Nawaz Sharif´s national alliance in Islamabad was weakened when the Awami National Party of the nwfp, a partner of nine years´ standing, decided to opt out of the coalition. The trigger was the Prime Minister´s sudden amnesia regarding a promise made to rename the North West Frontier Province "Pakthunkhwa". This is an important matter for the Pakhthuns (Pathans), who make up the majority in the province, and who want the name change since the Sindhis have Sindh, the Punjabis Punjab and the Balochs Balochistan.

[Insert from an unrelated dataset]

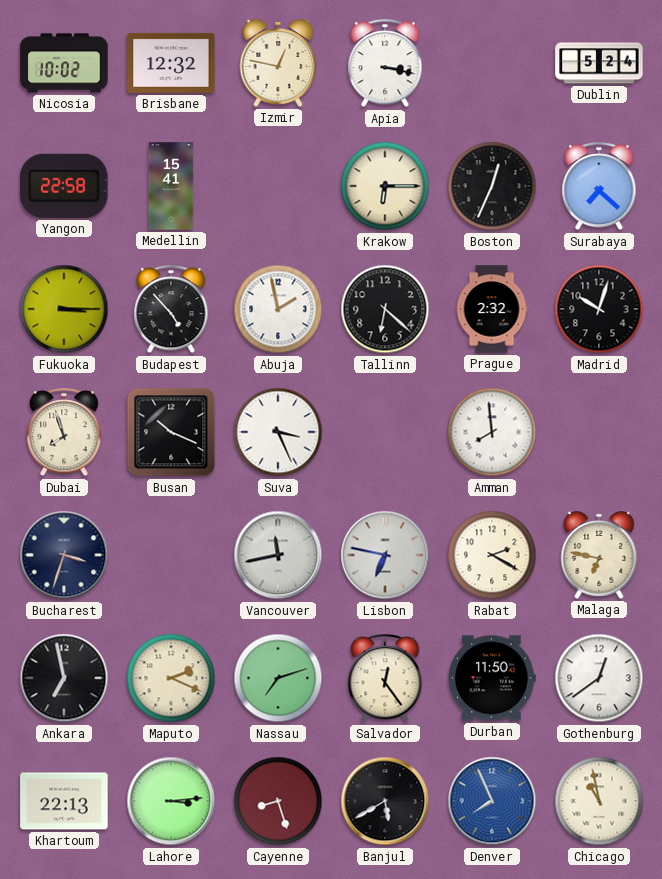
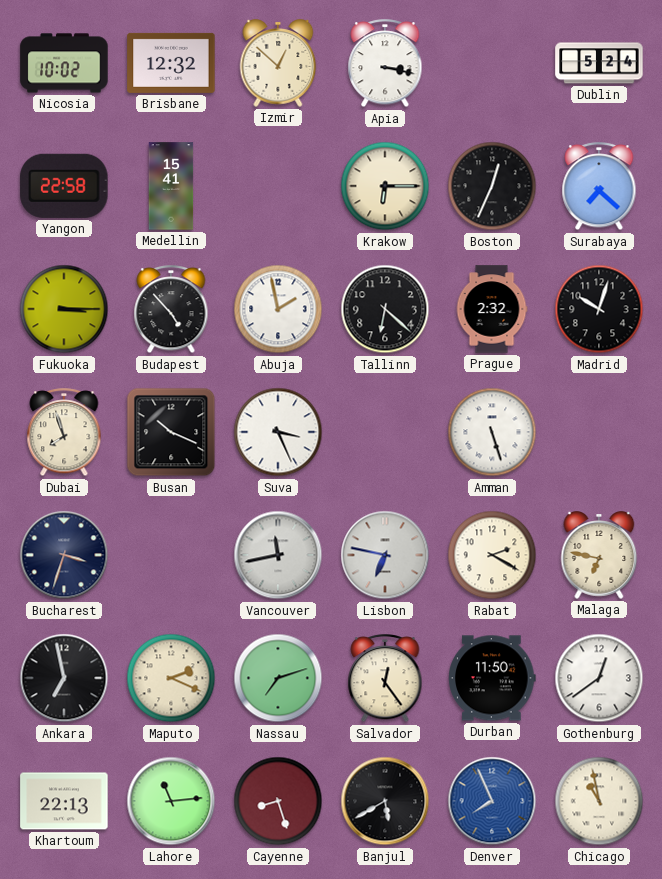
Izmir: 12:47 -> 12:52
Amman: 7:59 -> 5:27
Lahore: 3:14 -> 11:14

Balochistan, meanwhile, was unsettled. The use of its abundant resources for the greater national good – particularly for the benefit of Punjab province and the city of Karachi – has always rankled and the Balochs are growling. While there was that small (or not so small) matter of dropping the ´u´ from "Baluchistan" and replacing it with an ´o´, even more significant was the tussle with Islamabad regarding the withholding of funds for the province.

The national and provincial party alignments and structures seem hardly capable of tackling the many challenges facing the country, other than providing band-aid treatment. For all his much-vaunted success in centralising power so as to be able to do the things required to steer Pakistan along a proper course, the Prime Minister´s Muslim League is no longer as strong as it was just a few weeks ago in the National Assembly.

The government´s power presently rests on the disarray of the opposition. Benazir Bhutto is far out in the cold, her credibility ripped apart by the unfolding corruption scandal with her husband as the prime accused. In mid-March, Benazir did get together with other anti-PML parties and factions to launch the Pakistan Awami Ittehad (PAI), but this is no more than an opportunistic alliance to fight the PML. "Everybody having pro-Pakistan thinking must support the PAI movement," said a pai spokesman, but no one was taking the pronouncement seriously.

Meanwhile, also over the course of March, Pakistan held its first census in 18 years, counting people and households. Holding a census is a necessary exercise for all kinds of obvious reasons. You cannot run a country without knowing how many there are and what the demographic characteristics are. But here, a census holds out the possibility of further destabilising a country that lives on the edge. One official of the statistics division said, "It [the census] is likely to create more problems than it will solve," and he may well be right.

The Ahmadiyas, persecuted by the state this past decade for espousing "un-Islamic" tenets, decided to make a major policy shift when they announced that they would not register as Muslims during the census. There is actually a retrogressive line in the census form itself which denounces the Ahmadiyas, and which has to be acknowledged by all who describe themselves as Muslim.

But, for a country that is getting ever-more mired in the whirlpool of regional, sectarian, and linguistic suspicion, the census exercise may yet yield a positive outcome. As a columnist wrote in The Dawn of Karachi, one just has to make the best of a poor situation. The outcome of the census may be disruptive and may lead to new upheavals in the political arena, he wrote, "but it will not be a bad thing if the census can bring our inherent animosities into the open and intensify our conflicts to a level where some resolution may be possible." So there is hope.